A cana Daiwa Saltist Off Shore é fabricada com o design ultra-fino do blank em carbono HVF, e está disponível em diferentes modelos para cobrir todas as possibilidades de jigging e satisfazer as expectativas dos pescadores exigentes.
Tem anéis Fuji K e a estrutura é feita de aço inoxidável fosco.
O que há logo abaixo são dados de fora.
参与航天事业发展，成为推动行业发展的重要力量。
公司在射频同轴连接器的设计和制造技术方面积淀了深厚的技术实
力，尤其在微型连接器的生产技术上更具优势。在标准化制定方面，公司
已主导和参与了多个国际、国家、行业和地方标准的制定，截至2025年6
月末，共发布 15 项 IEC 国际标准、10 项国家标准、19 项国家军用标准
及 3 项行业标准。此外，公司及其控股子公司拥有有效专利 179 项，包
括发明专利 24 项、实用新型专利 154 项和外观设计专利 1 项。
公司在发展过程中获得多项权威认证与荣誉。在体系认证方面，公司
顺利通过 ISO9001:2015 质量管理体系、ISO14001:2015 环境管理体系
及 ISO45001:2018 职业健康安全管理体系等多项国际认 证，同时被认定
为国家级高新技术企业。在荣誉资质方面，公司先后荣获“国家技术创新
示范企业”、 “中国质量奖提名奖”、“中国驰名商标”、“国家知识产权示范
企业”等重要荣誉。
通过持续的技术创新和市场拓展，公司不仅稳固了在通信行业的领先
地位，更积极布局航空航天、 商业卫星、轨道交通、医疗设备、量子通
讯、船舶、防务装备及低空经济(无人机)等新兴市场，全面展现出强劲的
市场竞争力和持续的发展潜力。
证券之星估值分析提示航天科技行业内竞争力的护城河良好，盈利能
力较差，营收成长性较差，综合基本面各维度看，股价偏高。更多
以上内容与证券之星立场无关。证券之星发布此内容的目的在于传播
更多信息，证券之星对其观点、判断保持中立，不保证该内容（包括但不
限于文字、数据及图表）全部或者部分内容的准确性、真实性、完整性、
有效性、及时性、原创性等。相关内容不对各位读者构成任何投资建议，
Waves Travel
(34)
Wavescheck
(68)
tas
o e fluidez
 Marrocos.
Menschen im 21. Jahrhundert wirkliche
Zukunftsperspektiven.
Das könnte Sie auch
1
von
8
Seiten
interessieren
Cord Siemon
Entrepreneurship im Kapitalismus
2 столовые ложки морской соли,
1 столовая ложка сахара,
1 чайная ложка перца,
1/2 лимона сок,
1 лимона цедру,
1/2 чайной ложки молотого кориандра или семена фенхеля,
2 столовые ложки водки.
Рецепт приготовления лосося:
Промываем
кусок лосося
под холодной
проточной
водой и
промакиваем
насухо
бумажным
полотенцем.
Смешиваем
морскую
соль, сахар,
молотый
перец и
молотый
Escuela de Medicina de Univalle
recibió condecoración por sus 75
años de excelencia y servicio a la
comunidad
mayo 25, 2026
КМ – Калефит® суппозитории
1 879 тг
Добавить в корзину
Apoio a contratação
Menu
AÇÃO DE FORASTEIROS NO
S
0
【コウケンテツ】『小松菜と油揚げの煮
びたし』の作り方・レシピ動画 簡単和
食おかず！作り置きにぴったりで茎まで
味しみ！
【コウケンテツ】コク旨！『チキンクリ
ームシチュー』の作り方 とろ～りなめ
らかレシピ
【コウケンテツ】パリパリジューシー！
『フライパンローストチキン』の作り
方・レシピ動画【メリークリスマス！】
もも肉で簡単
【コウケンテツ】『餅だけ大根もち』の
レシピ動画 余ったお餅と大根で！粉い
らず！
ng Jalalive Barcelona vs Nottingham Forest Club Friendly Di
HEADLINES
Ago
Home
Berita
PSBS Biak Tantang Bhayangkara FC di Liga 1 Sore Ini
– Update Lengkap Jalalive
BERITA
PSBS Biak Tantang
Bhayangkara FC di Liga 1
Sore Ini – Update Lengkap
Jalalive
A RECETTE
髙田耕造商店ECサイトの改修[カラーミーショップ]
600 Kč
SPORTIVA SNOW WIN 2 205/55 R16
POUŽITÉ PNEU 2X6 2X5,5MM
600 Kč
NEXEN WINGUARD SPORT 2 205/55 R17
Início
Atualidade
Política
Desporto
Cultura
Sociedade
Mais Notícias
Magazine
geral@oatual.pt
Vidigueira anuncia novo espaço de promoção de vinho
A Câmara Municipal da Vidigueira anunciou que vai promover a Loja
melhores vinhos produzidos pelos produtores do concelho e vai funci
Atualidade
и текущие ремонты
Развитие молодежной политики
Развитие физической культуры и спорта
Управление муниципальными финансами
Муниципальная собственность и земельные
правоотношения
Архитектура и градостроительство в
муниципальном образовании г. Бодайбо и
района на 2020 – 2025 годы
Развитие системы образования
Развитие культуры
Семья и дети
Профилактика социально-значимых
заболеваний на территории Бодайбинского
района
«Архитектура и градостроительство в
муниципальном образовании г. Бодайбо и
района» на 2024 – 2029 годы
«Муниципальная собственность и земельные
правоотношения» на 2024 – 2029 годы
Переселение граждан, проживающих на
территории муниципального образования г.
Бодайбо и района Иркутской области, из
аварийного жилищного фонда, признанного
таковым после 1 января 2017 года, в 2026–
Possui um reel seat reforçado, capaz de apanhar grandes exemplares com linhas fortes.
Dependendo do design, podem ser utilizados para:
- A cana BJ (Bay Jigging) para a pesca vertical do sável, e o jigging médio e pouco profundo para uma abordagem ligeira.
- A cana SJ (Slow Jigging) permite o slow jigging e o jigging clássico, como a pesca do atum.
- As canas VJ (Vertical Jigging) são adequadas para a pesca média a pesada.
- A cana B (Broumé) é especial para a pesca com isco vivo ou baitcasting.
Tecnologias:
- X45: é o processo de fabrico com sobreposição de fibras de carbono, e proporciona uma elasticidade e um retorno, à forma inicial da cana, qualquer que seja o ângulo de carga do blank.
- HVF: uma composição que permite que o blank seja mais leve, mais sensível e de ação mais rápida, devido à redução de resina na sua construção.
- O conceito Fuji K-R: é a evolução dos anéis Fuji K, mais leves e mais próximos do blank, reduzindo o risco de emaranhamento aquando da fundição.
- Fuji Composants: são os componentes com o logótipo FUJI, como o reel seat ou os anéis, que apresentam uma engenharia de alta tecnologia.
Especificações:
- Carreto em carbono HVF (High Volume Fiber) reforçado com Braiding-X no calcanhar e montado com tecnologia x45.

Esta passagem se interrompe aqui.